A central project result is the development of a digital flexibility-planning approach that combines dynamic building simulation with mathematical optimisation. The model represents the thermal behaviour of buildings and heat pumps and determines how electricity consumption can be shifted to lower-price periods while considering indoor comfort. Depending on the control strategy, annual gross electricity-cost savings of around 4–8% were achieved in the simulations. At the same time, the analyses showed that overly aggressive optimisation can lead to comfort violations or higher energy consumption. A six-hour rolling-horizon strategy was identified as a balanced solution between economic savings, energy use and thermal comfort.
The Austrian work focused on the Werk Möllersdorf development site. A key finding was that organisational and metering solutions can create more value than stationary battery storage. For the analysed construction area, a 50 kWh battery reduced annual costs by only around 1–2% and did not achieve payback within the assumed 15-year lifetime. Dynamic-price operation could even increase total costs because of additional power peaks and feed-in restrictions.
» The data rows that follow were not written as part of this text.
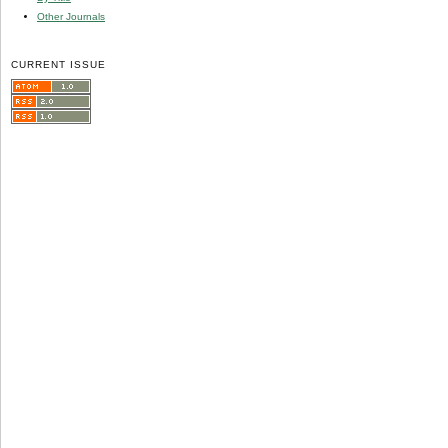
Other Journals
CURRENT ISSUE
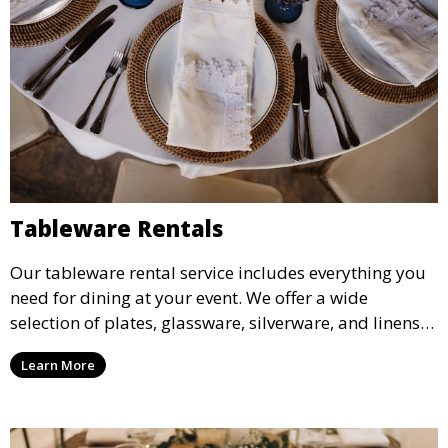
Tableware Rentals
Our tableware rental service includes everything you
need for dining at your event. We offer a wide
selection of plates, glassware, silverware, and linens
in various styles to complement your event’s theme
Learn More
and decor.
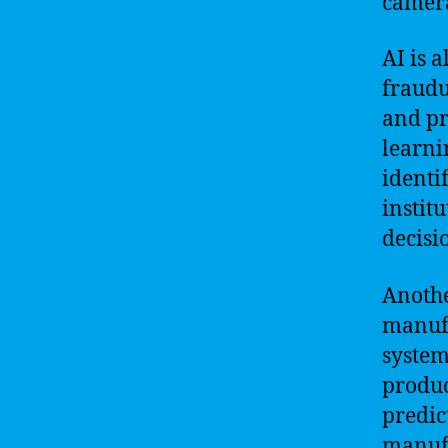
camer
AI is a
fraudu
and pr
learni
identi
instit
decisi
Anothe
manufa
system
produc
predic
manufa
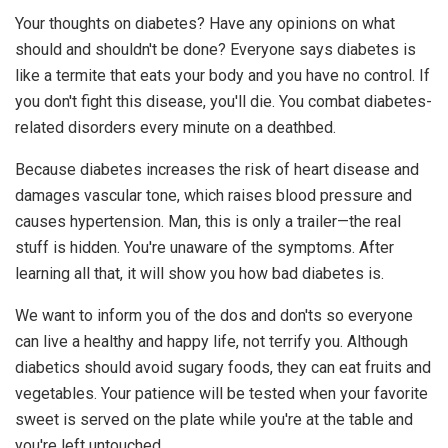
Your thoughts on diabetes? Have any opinions on what
should and shouldn't be done? Everyone says diabetes is
like a termite that eats your body and you have no control. If
you don't fight this disease, you'll die. You combat diabetes-
related disorders every minute on a deathbed.
Because diabetes increases the risk of heart disease and
damages vascular tone, which raises blood pressure and
causes hypertension. Man, this is only a trailer—the real
stuff is hidden. You're unaware of the symptoms. After
learning all that, it will show you how bad diabetes is.
We want to inform you of the dos and don'ts so everyone
can live a healthy and happy life, not terrify you. Although
diabetics should avoid sugary foods, they can eat fruits and
vegetables. Your patience will be tested when your favorite
sweet is served on the plate while you're at the table and
you're left untouched.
By contrast, collective use of locally generated PV electricity through a Gemeinschaftliche Erzeugungsanlage increased the self-consumption rate from 13% to 62%, raised self-sufficiency from 4% to 18% and reduced annual electricity costs by approximately 11%. A local renewable energy community achieved a similar physical result and a cost reduction of about 9%.
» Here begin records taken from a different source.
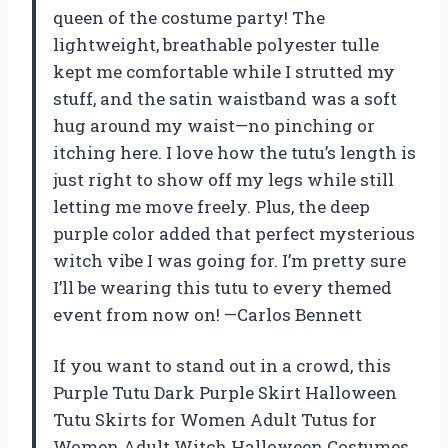
queen of the costume party! The
lightweight, breathable polyester tulle
kept me comfortable while I strutted my
stuff, and the satin waistband was a soft
hug around my waist—no pinching or
itching here. I love how the tutu’s length is
just right to show off my legs while still
letting me move freely. Plus, the deep
purple color added that perfect mysterious
witch vibe I was going for. I’m pretty sure
I’ll be wearing this tutu to every themed
event from now on! —Carlos Bennett
If you want to stand out in a crowd, this
Purple Tutu Dark Purple Skirt Halloween
Tutu Skirts for Women Adult Tutus for
Women Adult Witch Halloween Costumes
In Türkiye, QuantEEFlex was implemented in a real-world Living Lab operated with the distribution system operator OEDAS in Tepebasi, Eskisehir. The pilot combined photovoltaic generation, two battery storage systems, a V2G-capable electric-vehicle charging station and a grid connection. A hybrid energy-management approach was developed in which the larger battery was optimised for load shifting, peak reduction and electricity-cost minimisation, while the smaller battery was controlled by simple rules to smooth short-term grid fluctuations. The tests showed that assigning different roles to the two batteries improved PV utilisation, reduced grid peaks and electricity costs, and avoided unnecessary battery cycling.
The project findings were translated into practical recommendations for real-estate developers, planners, energy-system operators and distribution system operators. QuantEEFlex showed that metering architecture, grid constraints, contractual responsibilities and future operating models must be clarified early in the planning process. It also demonstrated that flexibility assessments need to be updated iteratively because tenant profiles, charging concepts, PV layouts and technical planning can change substantially during project development.
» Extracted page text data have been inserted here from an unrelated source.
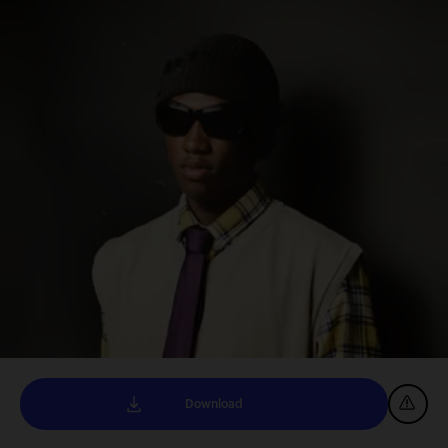
Download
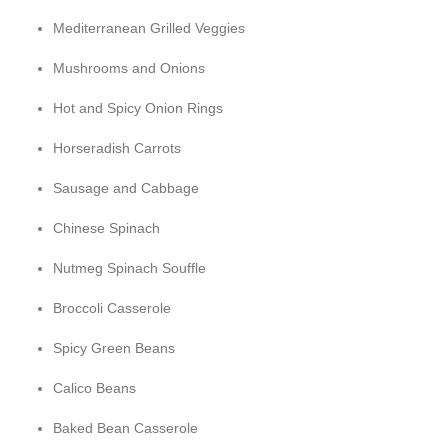
Mediterranean Grilled Veggies
Mushrooms and Onions
Hot and Spicy Onion Rings
Horseradish Carrots
Sausage and Cabbage
Chinese Spinach
Nutmeg Spinach Souffle
Broccoli Casserole
Spicy Green Beans
Calico Beans
Baked Bean Casserole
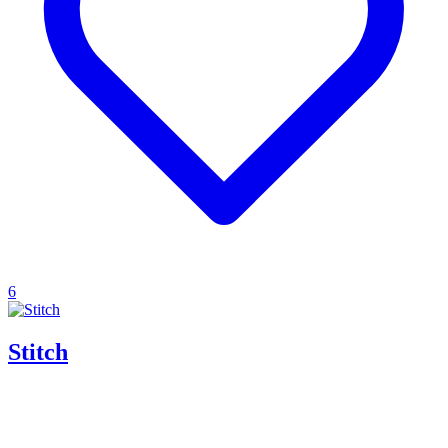
6
Stitch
The resulting planning methodology and replication guidelines support more robust investment decisions and help avoid technically attractive but economically weak solutions. They also provide a basis for future consulting services and follow-up research. Overall, QuantEEFlex shows that district-level flexibility can make an important contribution to renewable-energy integration, but that its value depends less on individual technologies than on the coordinated design of technical systems, control strategies, tariffs, metering structures and stakeholder roles.